Please note that this session was withdrawn and is no longer available in the respective programme. This withdrawal might have been the result of a merge with another session.
ESSI3.4 | Enabling reproducibility of results in Earth System Science through improved workflows
Enabling reproducibility of results in Earth System Science through improved workflows
Convener: Karsten Peters-von Gehlen | Co-conveners: Ivonne Anders, Christine Kirkpatrick, Anne Fouilloux
Awareness of the importance of the reproducibility of research results has increased considerably in recent years. Reproducibility refers to the possibility of independently arriving at the same scientific conclusions. Replicability or replication, on the other hand, is achieved if the execution of a scientific workflow arrives at the same result as before, i.e. the experiment is repeated.

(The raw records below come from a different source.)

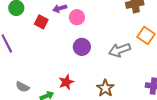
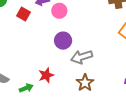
gray arrow: (120, 50) -> (82, 57), moved

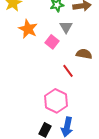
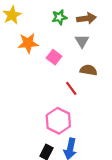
gray triangle: (66, 27) -> (82, 41), moved
orange star: (28, 29) -> (28, 43), turned -30

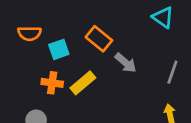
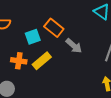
cyan square: (59, 49) -> (33, 37), moved

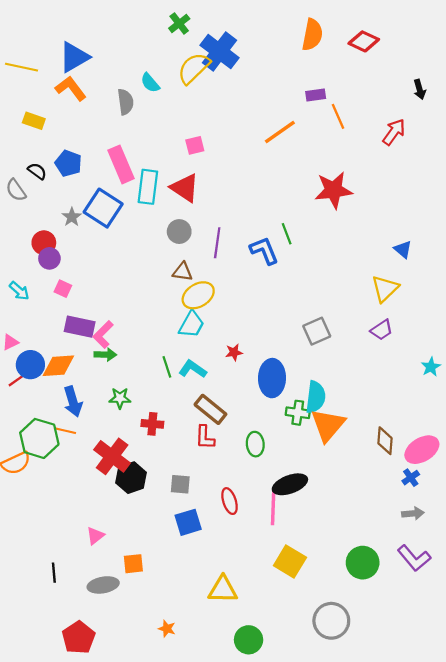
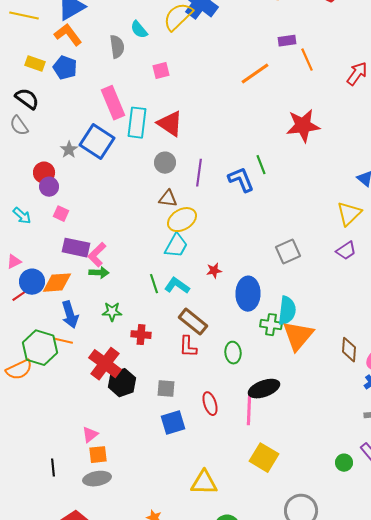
pink square: (195, 145) -> (161, 71), moved
blue pentagon: (68, 163) -> (65, 68), moved
black semicircle: (37, 171) -> (27, 99), moved, size x1.4
green circle: (363, 563) -> (344, 463), moved, size x0.6
orange square: (133, 564) -> (98, 455), moved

Recent advances and upcoming developments in Earth System Science (ESS) are facing the challenge of having to i) efficiently handle close-to exascale data amounts stemming from sophisticated modeling and observational systems and ii) providing methods to make the information content readily accessible and usable by both scientists and downstream communities, e.g. decision makers at the policy level.

A sensible orchestration of these two aspects requires the application of seamless workflows enabling the capture of required provenance information to - in an extreme case - rerun large-simulations and analysis routines to provide trust in model fidelity, data integrity and decision-making processes. Here, reproducibility, or even replicability, dedication to Open Science and FAIR data principles are key. Further, this enables communities of practice to establish best practices in applying future-proof workflows among a critical mass of users, thereby facilitating adoption.

To explore the current landscape of developments and ideas to enable such workflows, this session will explore

- current approaches, concepts and developments in the area of reproducible workflows in ESS and downstream communities
- questions on requirements for reproducibility and replicability including provenance tracking, not only when using emerging ML/AI approaches, but also simple to complex working processes
- technological and methodological components required for data reusability and future-proof research workflows like the concept of FAIR Digital Objects, (meta)data standards, linked-data approaches, virtual research environments and Open Science principles
- use cases and best practices (or failures) to guide future developments

We welcome contributions covering all geoscientific disciplines showcasing aspects from science, infrastructure providers and downstream communities alike!